Given entries:
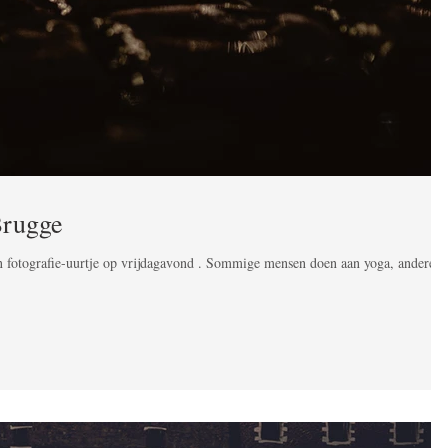
Brugge
n fotografie-uurtje op vrijdagavond . Sommige mensen doen aan yoga, anderen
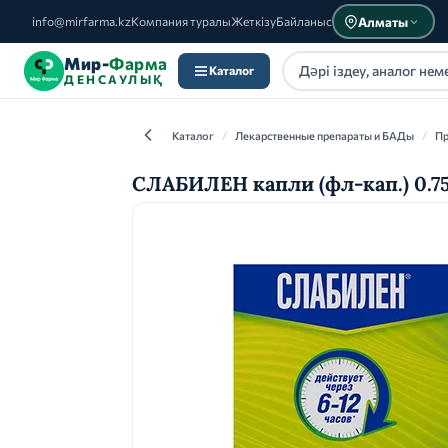
Алматы
info@mirfarma.kz
Компания туралы
Жеткізу
Байланыс
Мир-
Фарма
Каталог
ДЕНСАУЛЫҚ
Каталог
/
Лекарственные препараты и БАДы
/
Пр
СЛАБИЛЕН капли (фл-кап.) 0.7
Каталог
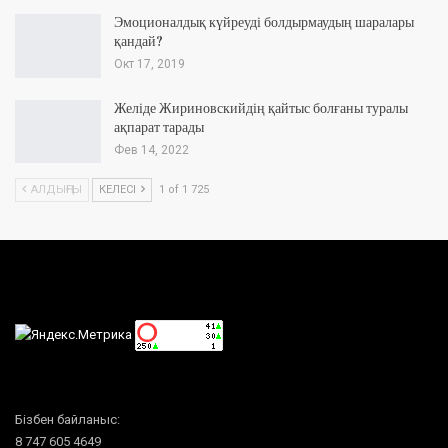
Эмоционалдық күйреуді болдырмаудың шаралары
қандай?
Окт 17, 2019
Желіде Жириновскийдің қайтыс болғаны туралы
ақпарат тарады
Фев 14, 2022
АЛДЫҢҒЫ
КЕЛЕСІ
1 of 1 725
Бізбен байланыс:
8 747 605 4649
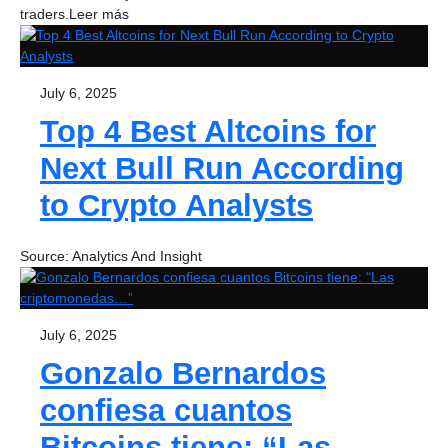
traders.Leer más
July 6, 2025
Top 4 Best Altcoins for
Next Bull Run According
to Crypto Analysts
Source: Analytics And Insight
July 6, 2025
Gonzalo Bernardos
confiesa cuantos
Bitcoins tiene: “Las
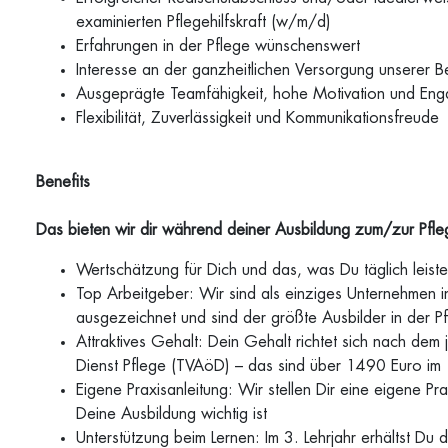
examinierten Pflegehilfskraft (w/m/d)
Erfahrungen in der Pflege wünschenswert
Interesse an der ganzheitlichen Versorgung unserer 
Ausgeprägte Teamfähigkeit, hohe Motivation und En
Flexibilität, Zuverlässigkeit und Kommunikationsfreude
Benefits
Das bieten wir dir während deiner Ausbildung zum/zur Pf
Wertschätzung für Dich und das, was Du täglich leiste
Top Arbeitgeber: Wir sind als einziges Unternehmen 
ausgezeichnet und sind der größte Ausbilder in der P
Attraktives Gehalt: Dein Gehalt richtet sich nach dem j
Dienst Pflege (TVAöD) – das sind über 1490 Euro im 1
Eigene Praxisanleitung: Wir stellen Dir eine eigene Pra
Deine Ausbildung wichtig ist
Unterstützung beim Lernen: Im 3. Lehrjahr erhältst Du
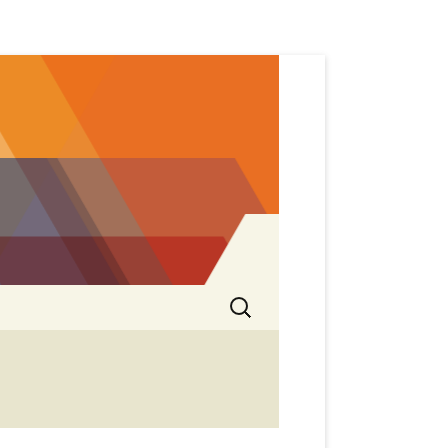
Search
for:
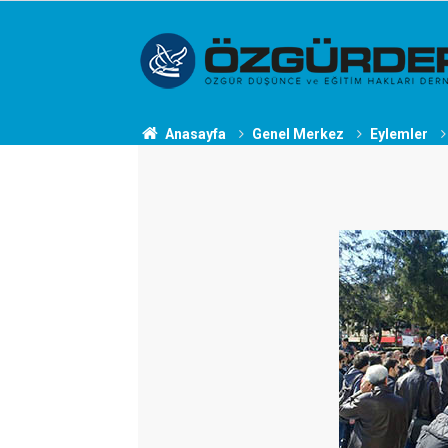
Anasayfa
Genel Merkez
Eylemler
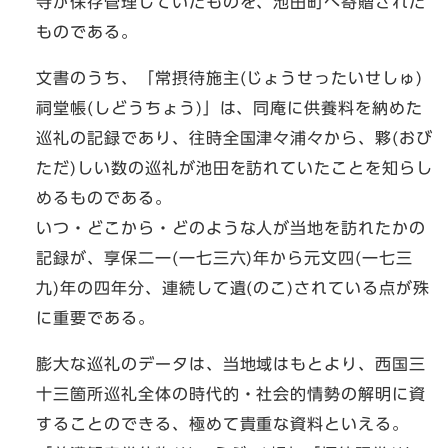
寺が保存管理していたものを、池田町へ寄贈された
ものである。
文書のうち、「常摂待施主(じょうせったいせしゅ)
祠堂帳(しどうちょう)」は、同庵に供養料を納めた
巡礼の記録であり、往時全国津々浦々から、夥(おび
ただ)しい数の巡礼が池田を訪れていたことを知らし
めるものである。
いつ・どこから・どのような人が当地を訪れたかの
記録が、享保二一(一七三六)年から元文四(一七三
九)年の四年分、連続して遺(のこ)されている点が殊
に重要である。
膨大な巡礼のデータは、当地域はもとより、西国三
十三箇所巡礼全体の時代的・社会的情勢の解明に資
することのできる、極めて貴重な資料といえる。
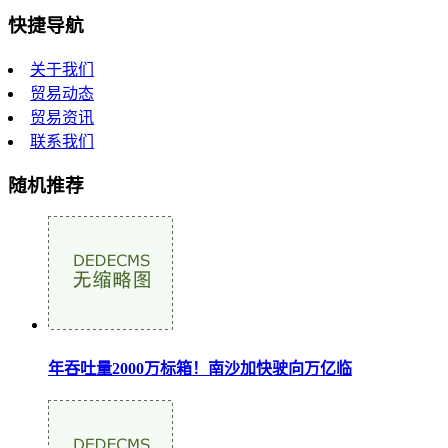
快捷导航
关于我们
贸易动态
贸易资讯
联系我们
随机推荐
年吞吐量2000万标箱！南沙加快驶向万亿临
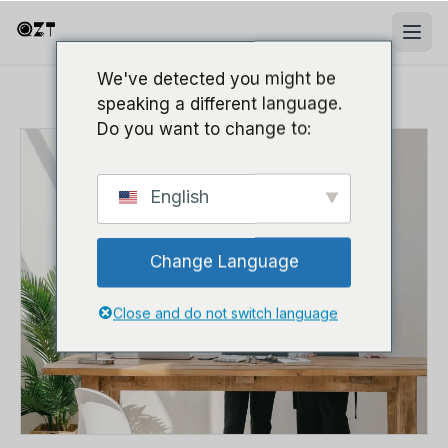
We've detected you might be
speaking a different language.
Do you want to change to:
English
Change Language
Close and do not switch language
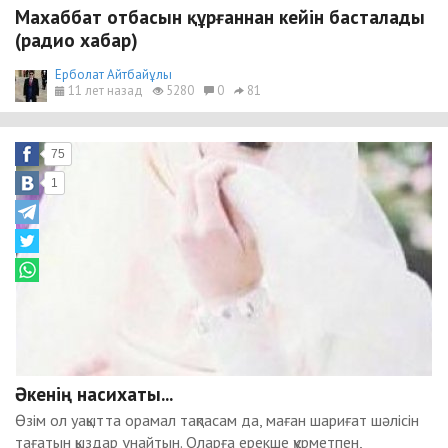
Махаббат отбасын құрғаннан кейін басталады
(радио хабар)
Ерболат Айтбайұлы
11 лет назад
5280
0
81
75
1
Әкенің насихаты...
Өзім ол уақытта орамал тақпасам да, маған шариғат шәлісін
тағатын қыздар ұнайтын. Оларға ерекше құрметпен,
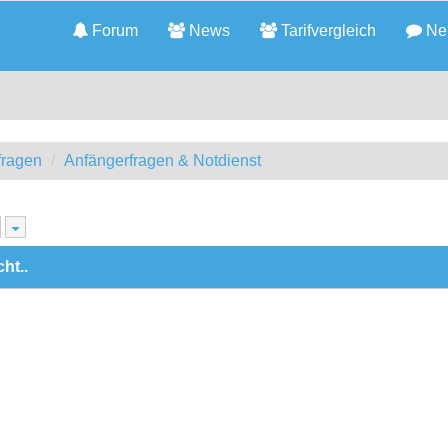
Forum
News
Tarifvergleich
Neu
fragen
Anfängerfragen & Notdienst
ht..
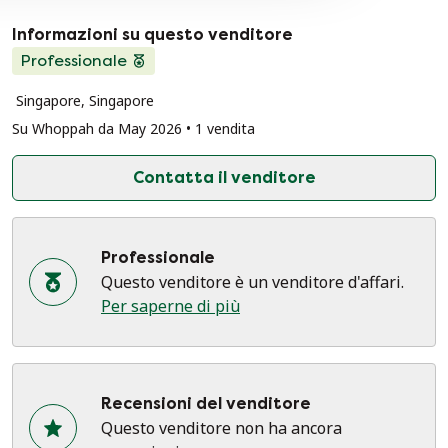
Informazioni su questo venditore
Professionale
Singapore, Singapore
Su Whoppah da May 2026 • 1 vendita
Contatta il venditore
Professionale
Questo venditore è un venditore d'affari.
Per saperne di più
Recensioni del venditore
Questo venditore non ha ancora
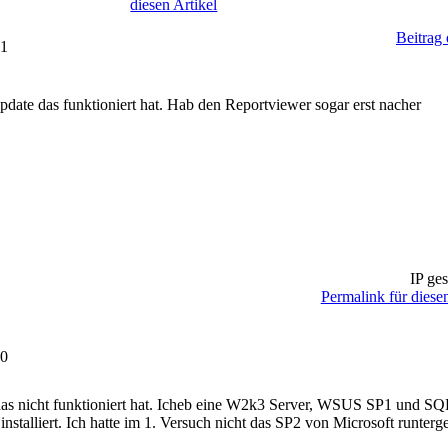
diesen Artikel
Beitrag
31
date das funktioniert hat. Hab den Reportviewer sogar erst nacher
IP ges
Permalink für diesen
00
as nicht funktioniert hat. Icheb eine W2k3 Server, WSUS SP1 und S
nstalliert. Ich hatte im 1. Versuch nicht das SP2 von Microsoft runte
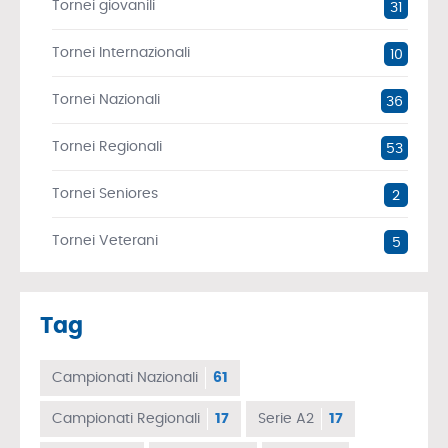
Tornei giovanili
31
Tornei Internazionali
10
Tornei Nazionali
36
Tornei Regionali
53
Tornei Seniores
2
Tornei Veterani
5
Tag
Campionati Nazionali
61
Campionati Regionali
17
Serie A2
17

What is being asked:
Find how many lines contain "diesen" in the data. Write that number and nothing else.

Completed exercise:
2